Zorbalığa maruz kalan öğrencilerin kaygı seviyelerinin yükseldiğine dikkat çeken Topaloğlu, “Bunun yanı sıra çaresizlik ya da değersizlik düşünceleri gelişiyor. Birçok alanda ortaya çıkabilen korkular sıklıkla görülebiliyor” diyerek, sözlerini şöyle sürdürdü:
“Zorbalığa maruz kalan çocuklar genellikle bu durumdan öğretmenlerine ya da ailelerine bahsetmekten de kaygı duyabiliyor. Ailelerin ve öğretmenlerin genellikle bir sorun olduğunu fark edebildiği zaman ise öğrencinin ders başarısında düşüş, konsantrasyon problemleri ve okul reddi gibi bir süreç içinde olduğu görülüyor.

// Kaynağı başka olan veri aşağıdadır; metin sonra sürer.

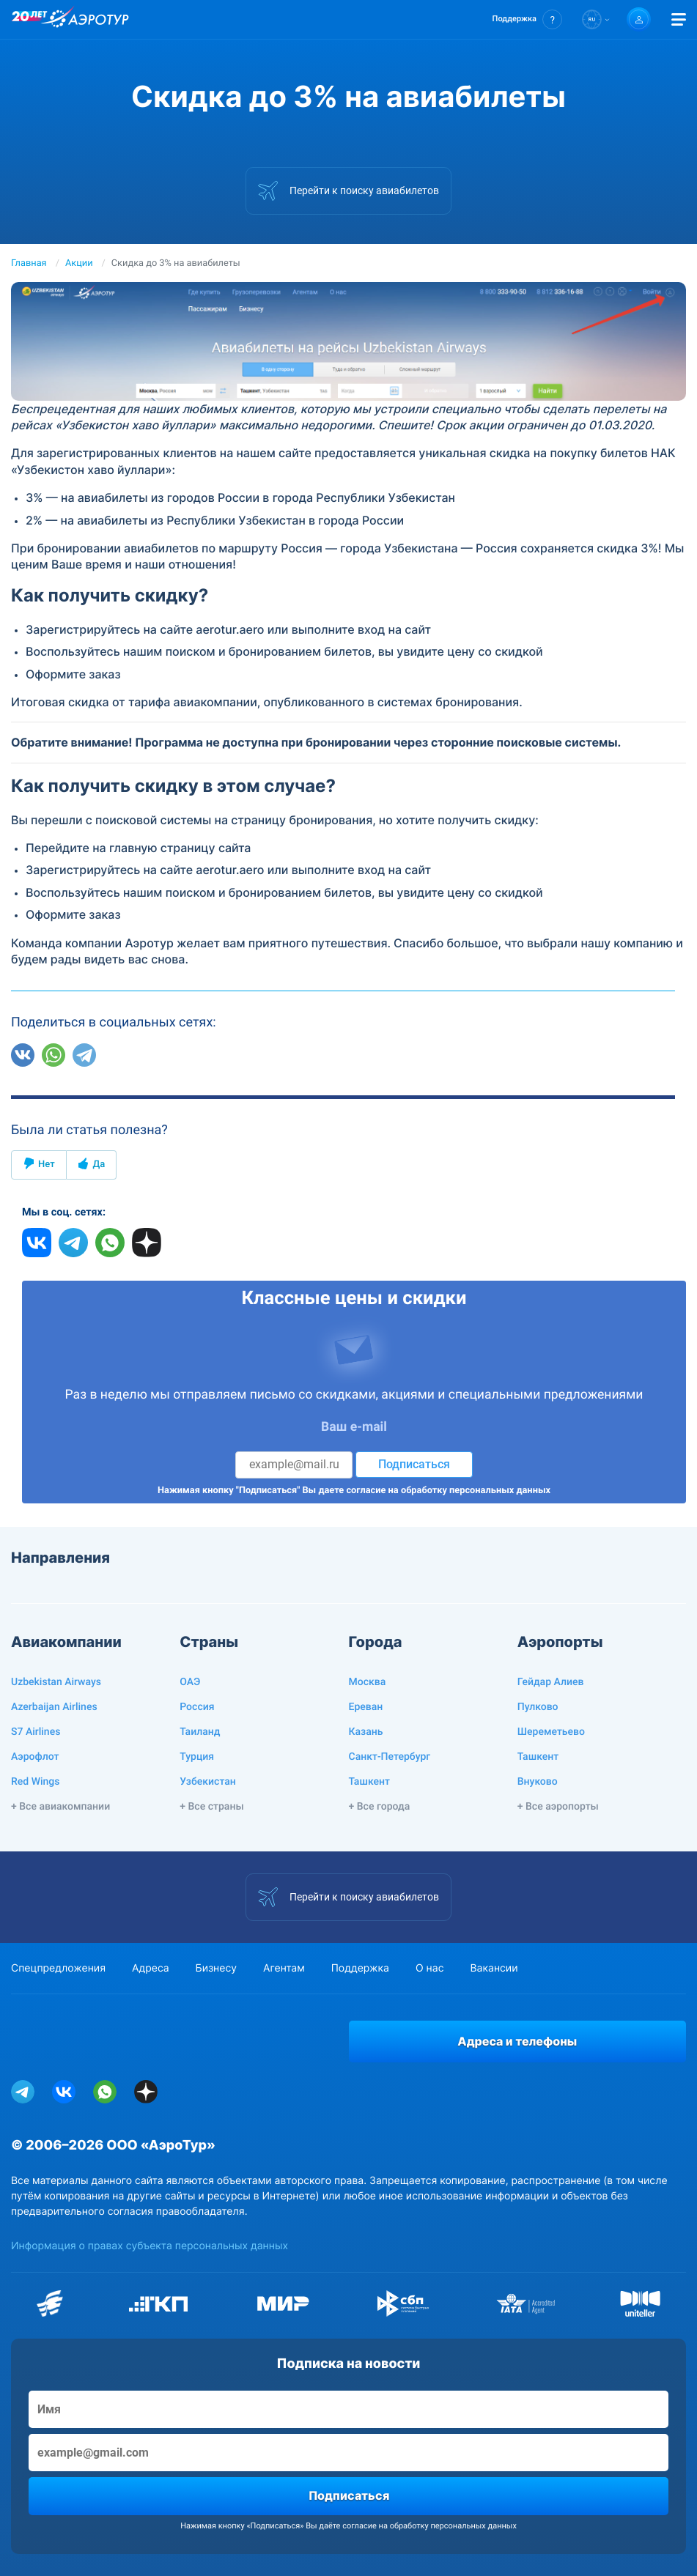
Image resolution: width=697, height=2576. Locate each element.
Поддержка (360, 1968)
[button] (527, 19)
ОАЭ (190, 1682)
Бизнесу (216, 1968)
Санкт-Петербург (390, 1757)
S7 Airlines (35, 1732)
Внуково (537, 1782)
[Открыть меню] (678, 19)
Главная (29, 263)
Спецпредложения (58, 1968)
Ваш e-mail (354, 1427)
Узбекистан (208, 1782)
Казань (366, 1732)
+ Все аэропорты (558, 1807)
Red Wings (35, 1782)
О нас (429, 1968)
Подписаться (414, 1464)
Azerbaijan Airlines (54, 1707)
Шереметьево (551, 1732)
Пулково (537, 1707)
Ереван (366, 1707)
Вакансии (493, 1968)
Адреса (150, 1968)
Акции (79, 263)
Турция (197, 1757)
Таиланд (200, 1732)
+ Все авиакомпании (60, 1807)
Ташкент (370, 1782)
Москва (367, 1682)
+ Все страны (211, 1807)
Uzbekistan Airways (56, 1682)
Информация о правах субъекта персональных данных (149, 2246)
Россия (197, 1707)
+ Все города (379, 1807)
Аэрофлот (35, 1757)
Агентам (284, 1968)
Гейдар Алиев (550, 1682)
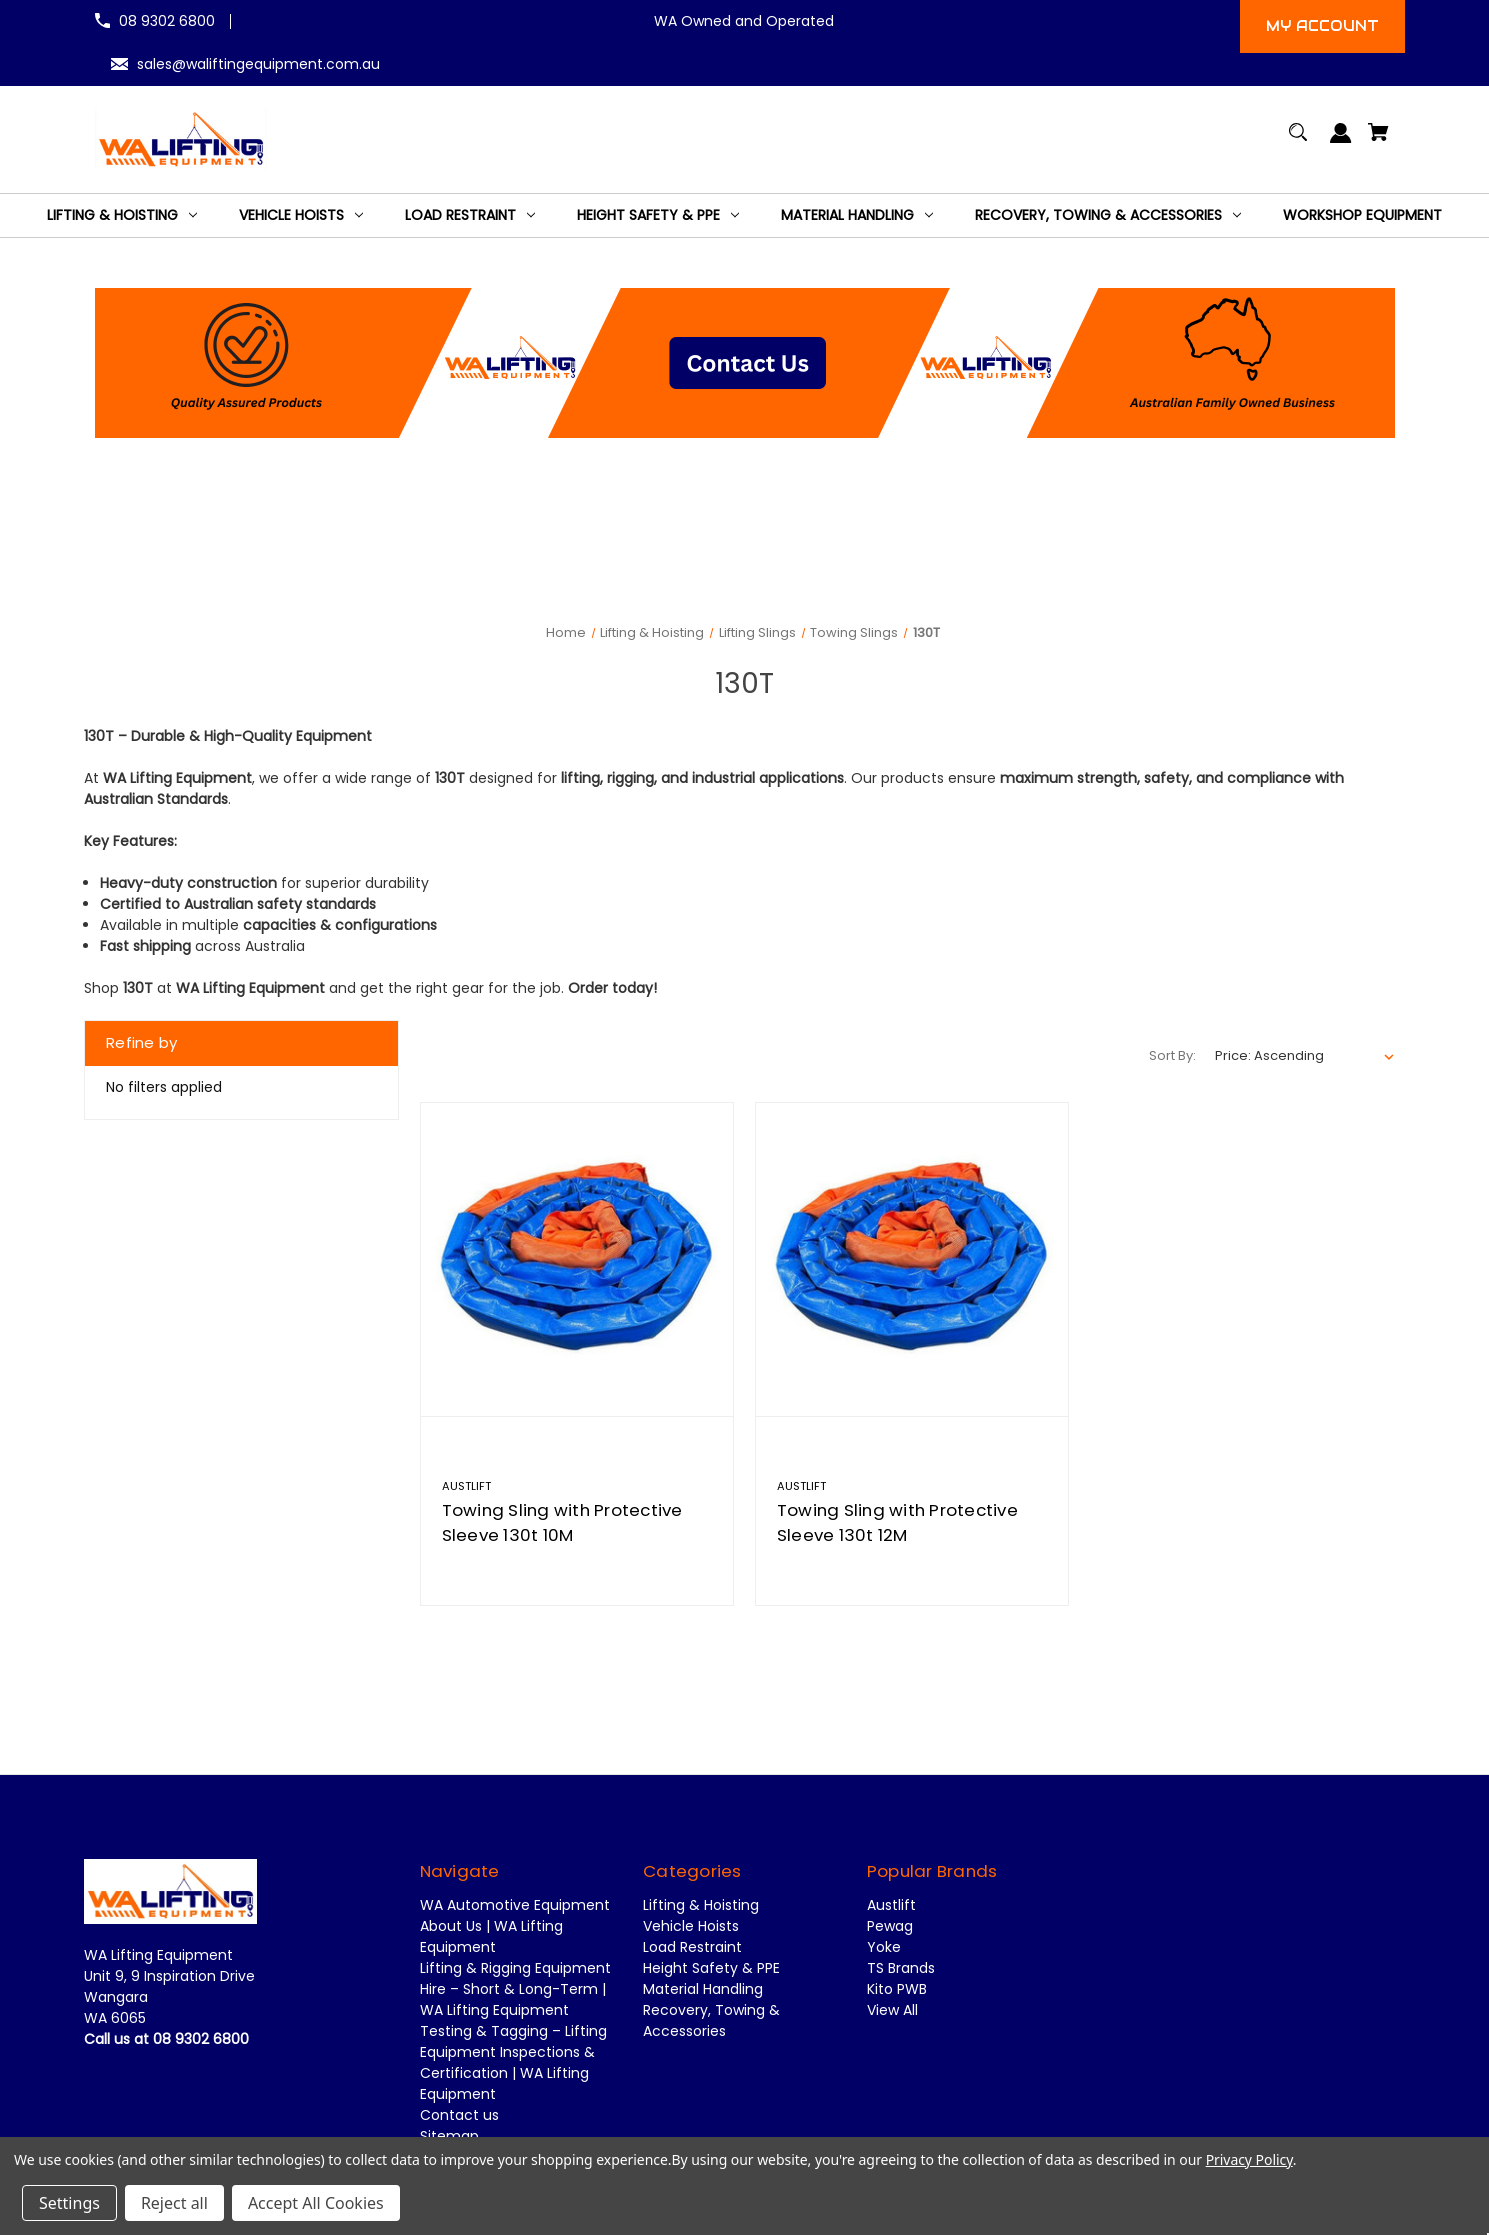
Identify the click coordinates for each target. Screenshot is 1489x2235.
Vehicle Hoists (691, 1926)
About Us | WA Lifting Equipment (491, 1936)
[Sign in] (1341, 142)
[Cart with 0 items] (1379, 141)
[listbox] (1305, 1056)
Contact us (459, 2115)
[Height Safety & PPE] (658, 215)
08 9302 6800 (167, 21)
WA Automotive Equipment (515, 1905)
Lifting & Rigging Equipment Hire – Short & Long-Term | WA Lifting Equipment (515, 1989)
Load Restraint (692, 1947)
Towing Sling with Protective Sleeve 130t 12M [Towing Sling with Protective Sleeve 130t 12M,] (897, 1522)
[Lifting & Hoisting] (122, 215)
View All (892, 2010)
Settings (69, 2203)
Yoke (884, 1947)
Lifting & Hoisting (701, 1905)
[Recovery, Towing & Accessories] (1108, 215)
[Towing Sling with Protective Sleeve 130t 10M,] (577, 1259)
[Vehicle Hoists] (301, 215)
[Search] (1298, 141)
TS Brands (901, 1968)
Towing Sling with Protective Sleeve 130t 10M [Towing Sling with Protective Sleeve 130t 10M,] (562, 1522)
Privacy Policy (1249, 2159)
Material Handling (703, 1989)
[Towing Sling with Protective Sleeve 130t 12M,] (912, 1259)
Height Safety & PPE (711, 1968)
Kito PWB (897, 1989)
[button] (745, 363)
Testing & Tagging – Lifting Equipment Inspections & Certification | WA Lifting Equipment (513, 2062)
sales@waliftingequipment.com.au (258, 64)
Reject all (174, 2203)
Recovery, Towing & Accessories (711, 2020)
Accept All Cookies (316, 2203)
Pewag (890, 1926)
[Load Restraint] (470, 215)
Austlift (891, 1905)
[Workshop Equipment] (1362, 215)
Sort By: (1172, 1055)
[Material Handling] (857, 215)
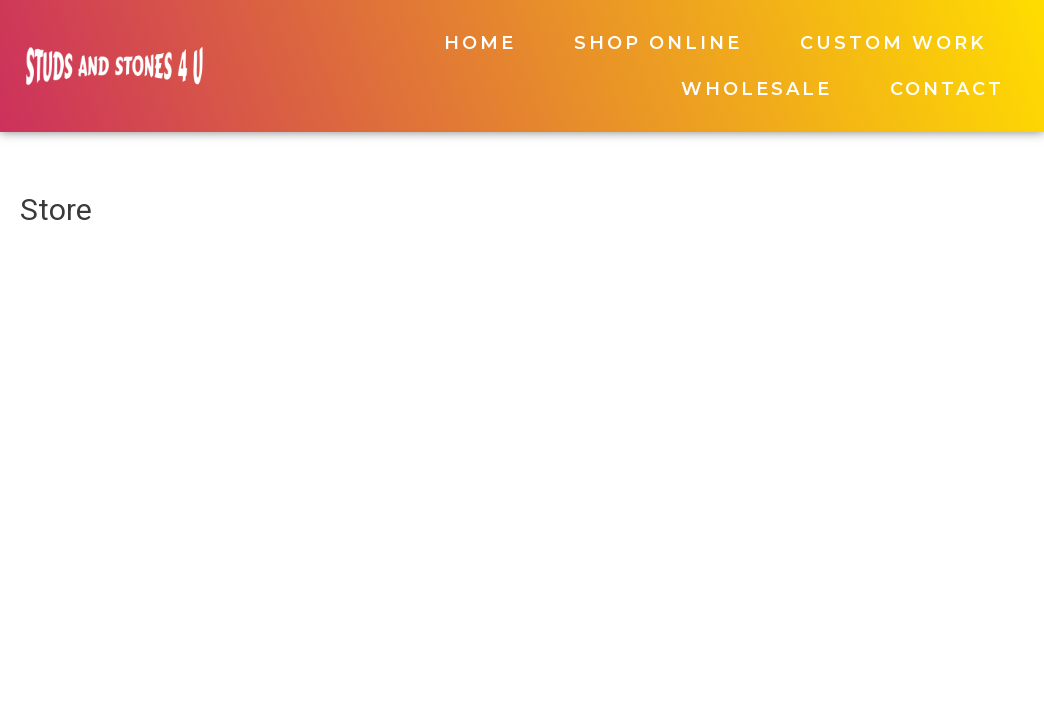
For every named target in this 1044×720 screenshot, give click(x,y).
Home (480, 43)
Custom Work (893, 43)
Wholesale (756, 89)
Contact (947, 89)
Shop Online (658, 43)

Akran zorbalığına maruziyet devam ettikçe öğrencilerde okul fobisi gelişebiliyor; mide bulantısı, baş dönmesi, terleme, titreme, diş ağrısı, baş ağrısı, karın ağrısı, tuvaletten çıkamama ve hatta egzama gibi cilt hastalarının da eşlik ettiği psikosomatik belirtiler görülebiliyor.”
“Aileler bu durum karşısında zorluk yaşayabiliyor”
Öte yandan çocuğu akran zorbalığına maruz kalmış anne babaların bu durumla karşılaştıklarında nasıl davranacakları konusunda zorluk yaşadıklarını belirten Topaloğlu ebeveynlere yol gösterici önerilerde bulundu. Ailelerin öncelikle bu durumun kaynağına dair bilgi sahibi olması gerektiğini kaydeden Topaloğlu önerilerini maddeler halinde sıraladı:
“Öncelikle çocuğu anlamak için dinleyin, duygularını ifade edebilmesi için onu cesaretlendirin, nasihat vermediğinizden ve eleştirel, yargılayıcı cümleler kurmadığınızdan emin olun, sizinle ve öğretmenleriyle bu durumları her zaman paylaşabileceğini bildirin, devam eden durumun çözümünün neler olabileceğine dair birlikte fikir üretin, okul idaresi, sınıf öğretmeni ve okulun rehberlik bölümüyle durum hakkında görüşün, durum devam ediyorsa mutlaka çocuğunuz için psikiyatri ve psikolog desteğine başvurmaktan çekinmeyin.”
Akran zorbalığı konusunda eğitimcilere öneriler
Topaloğlu, okulda yanabilecek akran zorbalığı olaylarında eğitimcilerin nasıl davranması gerektiği konusunda da şu önerilerde bulundu:
“Okul idaresi ve öğretmenler tarafından zorbalığın ciddi bir sorun olduğu öncelikle kabul edilmeli, eğitimcilere yönelik konuyla baş etmekle ilgili eğitimler verilmeli, tüm öğrencilere ulaşabilecek şekilde akran zorbalığı ve sonuçlarıyla ilgili eğitimler yapılmalı, yönetim ve öğretmenler tarafından zorbalığa karşı sınırlar konulmalı ve sınırlar konusunda tutarlı olunmalı.”
Topaloğlu, ayrıca ailelerin de bu konuda bilinçlendirilmesi için eğitimler verilmesinin akran zorbalığıyla mücadele için oldukça önemli olduğunu söyledi.